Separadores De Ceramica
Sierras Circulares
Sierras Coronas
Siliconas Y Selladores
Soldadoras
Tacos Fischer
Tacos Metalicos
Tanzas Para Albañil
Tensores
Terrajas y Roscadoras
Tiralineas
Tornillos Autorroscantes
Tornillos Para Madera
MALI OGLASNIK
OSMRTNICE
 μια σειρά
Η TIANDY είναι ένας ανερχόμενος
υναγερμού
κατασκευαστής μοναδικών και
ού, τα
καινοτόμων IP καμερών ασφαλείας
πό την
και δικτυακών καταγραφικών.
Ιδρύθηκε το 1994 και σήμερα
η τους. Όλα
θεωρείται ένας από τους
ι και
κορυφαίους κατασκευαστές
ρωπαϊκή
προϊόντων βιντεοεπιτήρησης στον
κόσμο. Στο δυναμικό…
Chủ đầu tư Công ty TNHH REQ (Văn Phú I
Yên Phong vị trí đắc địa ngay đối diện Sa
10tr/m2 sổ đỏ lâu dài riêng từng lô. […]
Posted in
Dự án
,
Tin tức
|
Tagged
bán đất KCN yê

+++

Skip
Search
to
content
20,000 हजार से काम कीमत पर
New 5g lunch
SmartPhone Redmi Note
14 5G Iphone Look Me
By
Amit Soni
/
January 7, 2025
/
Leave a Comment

+++

* _Task item_:
Return word for word the lines above from the line with "Separadores De Ceramica" to the line with "bán đất KCN yê", including both and leaving out all others.

* _Solution for this task_:
Separadores De Ceramica
Sierras Circulares
Sierras Coronas
Siliconas Y Selladores
Soldadoras
Tacos Fischer
Tacos Metalicos
Tanzas Para Albañil
Tensores
Terrajas y Roscadoras
Tiralineas
Tornillos Autorroscantes
Tornillos Para Madera
MALI OGLASNIK
OSMRTNICE
 μια σειρά
Η TIANDY είναι ένας ανερχόμενος
υναγερμού
κατασκευαστής μοναδικών και
ού, τα
καινοτόμων IP καμερών ασφαλείας
πό την
και δικτυακών καταγραφικών.
Ιδρύθηκε το 1994 και σήμερα
η τους. Όλα
θεωρείται ένας από τους
ι και
κορυφαίους κατασκευαστές
ρωπαϊκή
προϊόντων βιντεοεπιτήρησης στον
κόσμο. Στο δυναμικό…
Chủ đầu tư Công ty TNHH REQ (Văn Phú I
Yên Phong vị trí đắc địa ngay đối diện Sa
10tr/m2 sổ đỏ lâu dài riêng từng lô. […]
Posted in
Dự án
,
Tin tức
|
Tagged
bán đất KCN yê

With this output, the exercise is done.